Ce réseau, composé d’une centaine d’universitaires, s’était récemment félicité dans des échanges privés révélés par Blast — avec le soutien d’une avocate et lobbyiste, Déborah Journo — de l’annulation du colloque « La Palestine et l’Europe », co-organisé par l’historien Henry Laurens et le Centre arabe de recherches et d’études de Paris (Carep). L’événement, prévu les 13 et 14 novembre au Collège de France, a été déplacé au Carep sous la pression, révèle encore l’enquête.

« Elle n’a que le mot génocide à la bouche… »

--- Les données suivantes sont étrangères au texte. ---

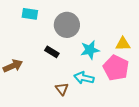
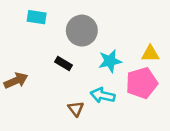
pink pentagon: (116, 68) -> (142, 83), turned 30

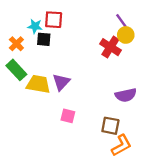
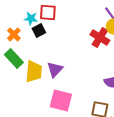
black square: (44, 39) -> (39, 30), turned -32
yellow trapezoid: (38, 84) -> (34, 71), turned 85
pink square: (68, 116) -> (61, 100), size x1.6

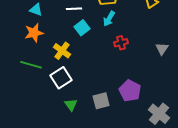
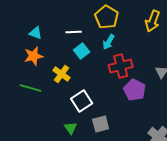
red cross: (121, 43) -> (121, 66), size x1.6
white square: (61, 78) -> (82, 101), moved
purple pentagon: (130, 91) -> (135, 90), moved

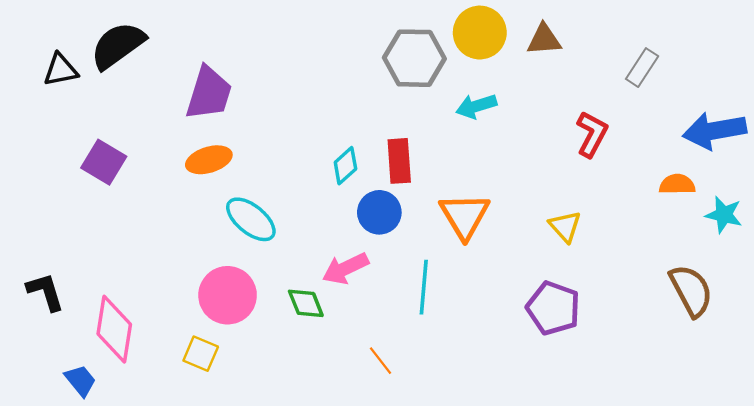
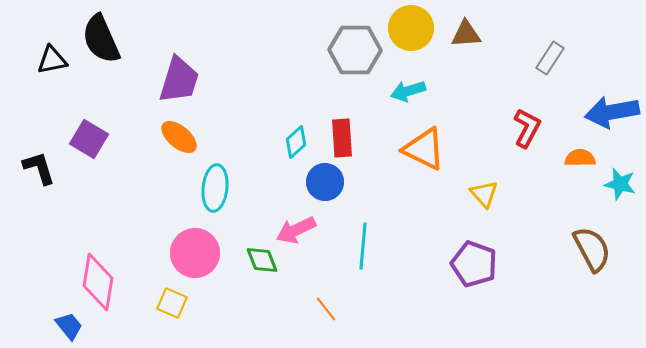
black semicircle: (118, 45) -> (101, 39), turned -78
red L-shape: (592, 134) -> (527, 128), moved
orange ellipse: (209, 160) -> (179, 137), turned 57
orange triangle: (465, 216) -> (424, 149), moved, turned -33
cyan ellipse: (251, 219) -> (215, 188), turned 57
black L-shape: (45, 292) -> (39, 168), moved

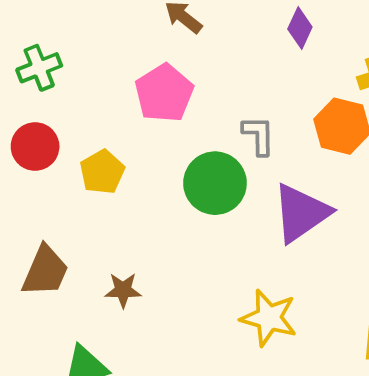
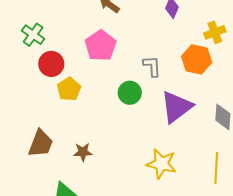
green cross: (39, 68) -> (33, 35), turned -30
red circle: (35, 147) -> (51, 64), moved
green circle: (215, 183) -> (130, 93), size x0.7

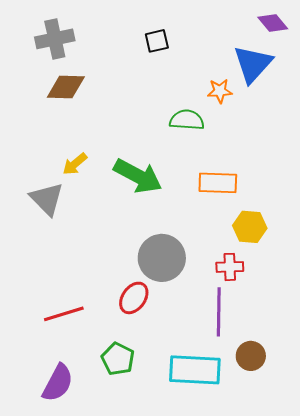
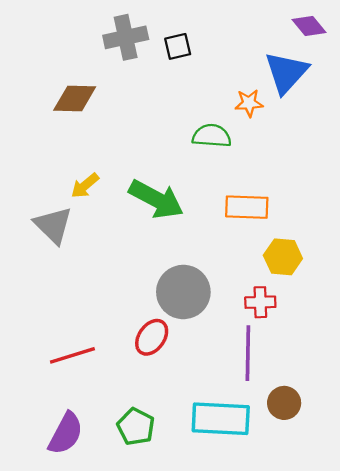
gray cross: (55, 39) -> (126, 37), moved
green pentagon: (118, 359) -> (136, 427), moved

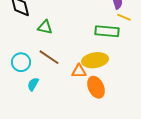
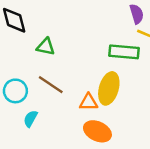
yellow ellipse: (95, 60) -> (109, 88), turned -65
orange ellipse: (96, 87) -> (97, 131), moved, turned -40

Emmanuel Droit, directeur de Sciences Po Strasbourg

Le 8 novembre, Emmanuel Droit envoie son message à son réseau. Les réponses reçues illustrent un climat particulièrement nauséabond. Stéphanie Latte Abdallah y est présentée comme une militante « pro-palestinienne, étant elle-même d’origine palestinienne ». Son travail scientifique est remis en cause par une autre chercheuse, Evelien Chayes, à l’origine du projet SION-Digit, qui vise à rendre accessibles de nombreuses sources archivistiques sur les communautés juives de Venise, Bordeaux et Amsterdam entre 1500 et 1700. Celle-ci décrit Stéphanie Latte Abdallah comme quelqu’un faisant des « déclarations douteuses dans les médias, clairement pas scientifiques, a-historiques et non vérifiées ». Le directeur de Sciences Po Strasbourg répond finalement : « Merci, oui, en faisant des recherches, je viens de voir qu’elle n’a que le mot génocide à la bouche… »

Contacté par Rue89 Strasbourg, Emmanuel Droit assure que ces messages « n’avaient vocation qu’à mesurer les éventuels risques sécuritaires posés par la conférence » :

« Je n’ai cherché qu’à agir de façon responsable suite à l’annulation du colloque au Collège de France. Dans le contexte des événements passés qui ont agité mon institut, mais aussi des troubles à l’ordre public à Paris 8 et Sciences Po Lyon, en me renseignant sur l’intervenante, j’ai simplement voulu tenter d’évaluer si un risque similaire existait, s’il fallait renforcer le dispositif prévu. »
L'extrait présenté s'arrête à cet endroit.